The mechanics of reading and writing to a database from a Databricks notebook are largely the same regardless of which database you're targeting. The main differences have to do with how you set up the database user, manage permissions and create the connection.
If your Databricks workspace is Unity Catalog-enabled but you want to manage permissions in Entra ID on the data source itself, you can use managed identity, device code credentials or service principal. Depending on which option you choose, the code you use to get the token will look a little different. The solution below will guide you through each of the options.
See the Unity Catalog solution if you'd prefer to manage permissions in Unity Catalog instead. This is a good option if most of your solution is running in Databricks and you don't need to replicate permissions in Entra.
If you're still using the legacy hive metastore with Databricks, your only option is service principal authentication. Please refer to the demo on setting up service principal authentication.
First, create a Databricks workspace. Many of the new Databricks features like serverless, data lineage and managed identity support require Unity Catalog. Unity Catalog is normally enabled now by default when you create new workspace and gives you the most authentication options when connecting to Azure resources like databases. For this demo, we will assume that your Databricks workspace is enabled for Unity Catalog.
Choose a provisioned cluster to use managed identity authentication.
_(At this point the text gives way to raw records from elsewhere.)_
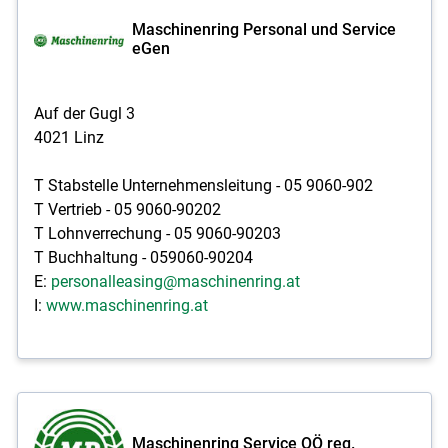
Maschinenring Personal und Service
eGen
Auf der Gugl 3
4021 Linz
T Stabstelle Unternehmensleitung - 05 9060-902
T Vertrieb - 05 9060-90202
T Lohnverrechung - 05 9060-90203
T Buchhaltung - 059060-90204
E:
personalleasing@maschinenring.at
I:
www.maschinenring.at
Maschinenring Service OÖ reg.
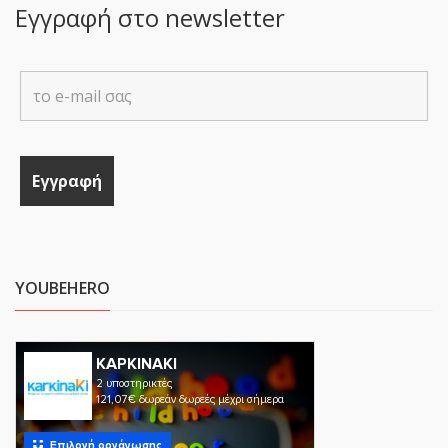
Εγγραφή στο newsletter
YOUBEHERO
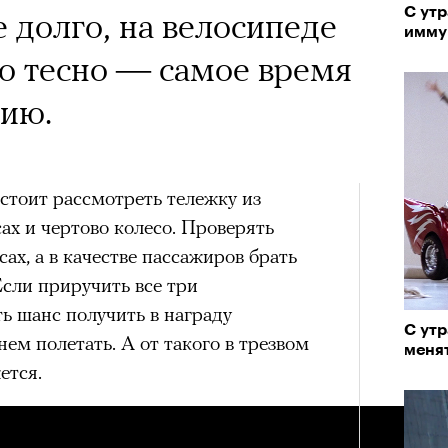
С утр
 долго, на велосипеде
имму
a с Роузи Хантингтон-
ро тесно — самое время
споры об уместности
зию.
жной звездой, расходах
зможном росте цен на
стоит рассмотреть тележку из
ах и чертово колесо. Проверять
опросили разобрать кейс
ах, а в качестве пассажиров брать
ину Зуеву
Если приручить все три
ь шанс получить в награду
ЧИТ
С утр
ем полетать. А от такого в трезвом
меня
ер последних дней. Российский
ется.
 рекламной кампании британскую
он-Уайтли. Cъемки проходили в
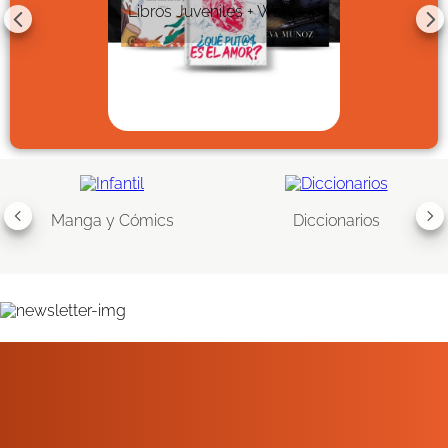
Libros Juveniles + Wattpad
Manga y Cómics
Diccionarios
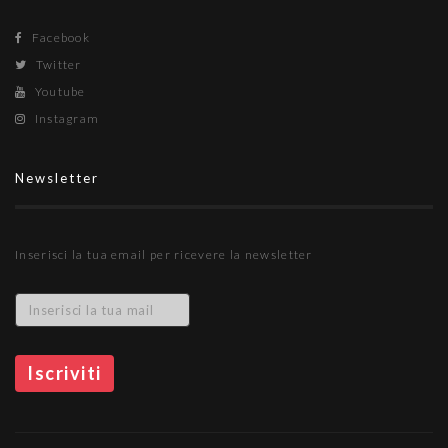
Facebook
Twitter
Youtube
Instagram
Newsletter
Inserisci la tua email per ricevere la newsletter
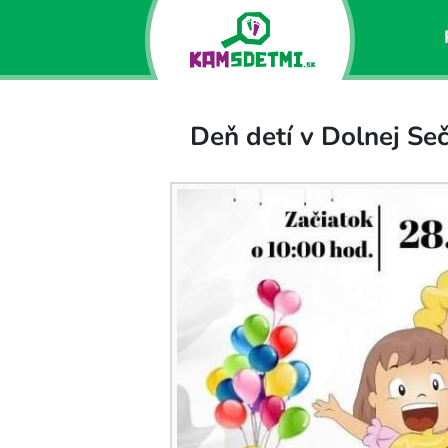
Deň detí v Dolnej Seč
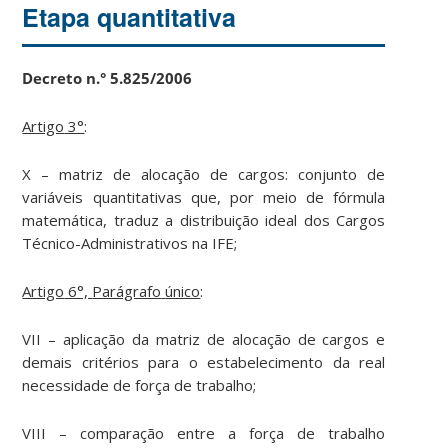
Etapa quantitativa
Decreto n.° 5.825/2006
Artigo
3°
:
X – matriz de alocação de cargos: conjunto de
variáveis quantitativas que, por meio de fórmula
matemática, traduz a distribuição ideal dos Cargos
Técnico-Administrativos na IFE;
Artigo
6°,
Parágrafo
único
:
VII – aplicação da matriz de alocação de cargos e
demais critérios para o estabelecimento da real
necessidade de força de trabalho;
VIII – comparação entre a força de trabalho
Currently, serverless clusters don't support managed identity authentication.
After the cluster has been created, click on the cluster name in the list and then switch to the libraries tab to install azure-identity with PyPi
When you create a Unity Catalog-enabled workspace, Databricks automatically creates a user assigned managed identity called "dbmanagedidentity" for it. We can add it as a user to the database and give it the necessary permissions to allow us to read and write to the database from our notebook. Unfortunately, the name of the identity isn't unique so we'll need to use the object id when we add it to the database.
An easy way to get the workspace identity's object id is to start assigning an arbitrary RBAC role to it and grab its object id on the Review + Create tab. You can then abort the assignment after you've copied the object id.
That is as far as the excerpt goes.